Set down each entry as it stands. Skip the pictures.

++++++++

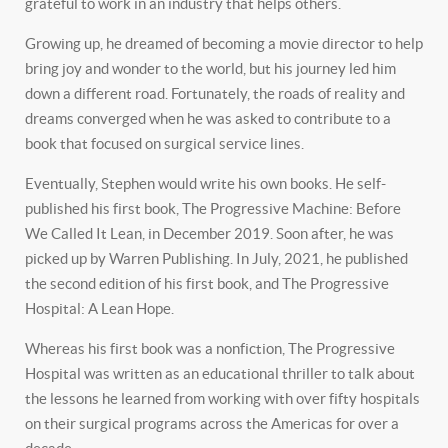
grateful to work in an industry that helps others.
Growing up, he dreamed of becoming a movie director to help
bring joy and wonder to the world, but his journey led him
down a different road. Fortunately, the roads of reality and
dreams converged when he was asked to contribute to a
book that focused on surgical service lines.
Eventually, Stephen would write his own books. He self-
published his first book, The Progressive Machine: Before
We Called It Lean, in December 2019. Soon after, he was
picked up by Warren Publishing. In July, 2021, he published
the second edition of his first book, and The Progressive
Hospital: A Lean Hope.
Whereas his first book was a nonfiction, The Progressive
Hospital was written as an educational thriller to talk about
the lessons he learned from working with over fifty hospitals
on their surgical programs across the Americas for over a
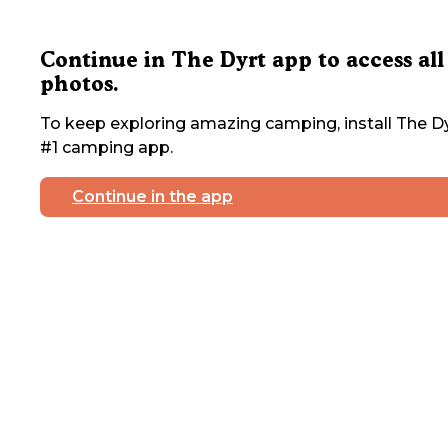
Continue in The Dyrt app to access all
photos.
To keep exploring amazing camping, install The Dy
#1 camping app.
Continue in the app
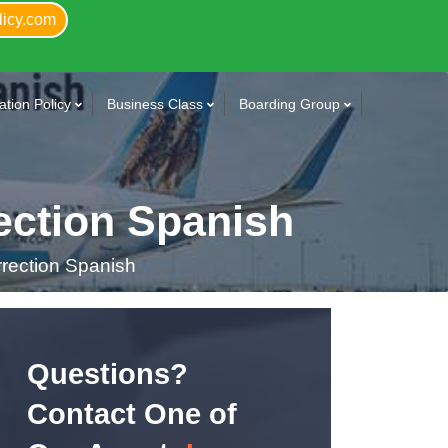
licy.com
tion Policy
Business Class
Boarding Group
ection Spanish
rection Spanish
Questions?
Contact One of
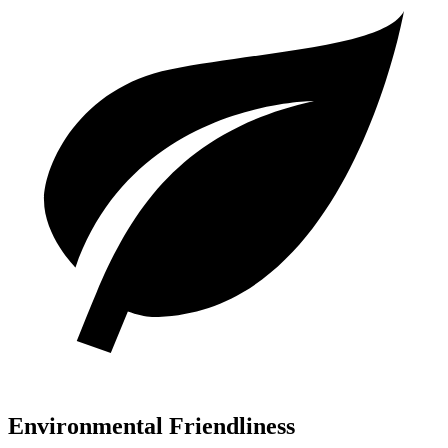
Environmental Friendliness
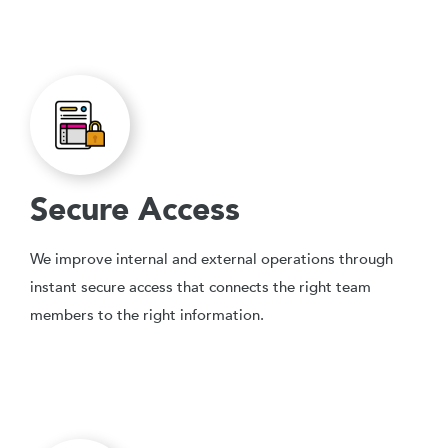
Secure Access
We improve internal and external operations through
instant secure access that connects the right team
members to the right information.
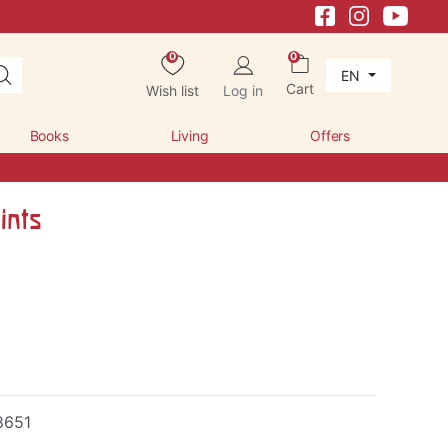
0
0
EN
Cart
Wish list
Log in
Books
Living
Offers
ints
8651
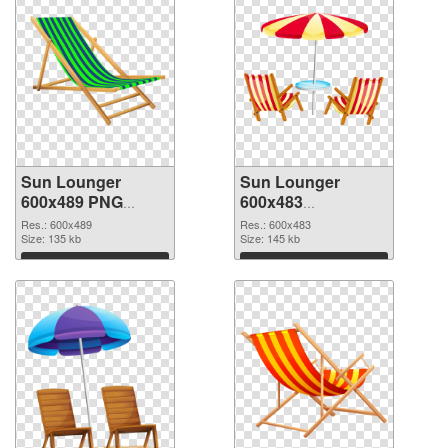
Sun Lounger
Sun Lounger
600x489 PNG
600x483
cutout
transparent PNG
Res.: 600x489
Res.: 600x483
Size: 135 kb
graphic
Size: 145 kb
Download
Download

++++++++

### ANSWER BELOW
grateful to work in an industry that helps others.
Growing up, he dreamed of becoming a movie director to help
bring joy and wonder to the world, but his journey led him
down a different road. Fortunately, the roads of reality and
dreams converged when he was asked to contribute to a
book that focused on surgical service lines.
Eventually, Stephen would write his own books. He self-
published his first book, The Progressive Machine: Before
We Called It Lean, in December 2019. Soon after, he was
picked up by Warren Publishing. In July, 2021, he published
the second edition of his first book, and The Progressive
Hospital: A Lean Hope.
Whereas his first book was a nonfiction, The Progressive
Hospital was written as an educational thriller to talk about
the lessons he learned from working with over fifty hospitals
on their surgical programs across the Americas for over a
Continue in The Dyrt app to access all
photos.
To keep exploring amazing camping, install The Dy
#1 camping app.
Continue in the app
licy.com
tion Policy
Business Class
Boarding Group
ection Spanish
rection Spanish
Questions?
Contact One of
Environmental Friendliness
Secure Access
We improve internal and external operations through
instant secure access that connects the right team
members to the right information.
0
0
EN
Cart
Wish list
Log in
Books
Living
Offers
ints
8651
Sun Lounger
Sun Lounger
600x489 PNG
600x483
cutout
transparent PNG
Res.: 600x489
Res.: 600x483
Size: 135 kb
graphic
Size: 145 kb
Download
Download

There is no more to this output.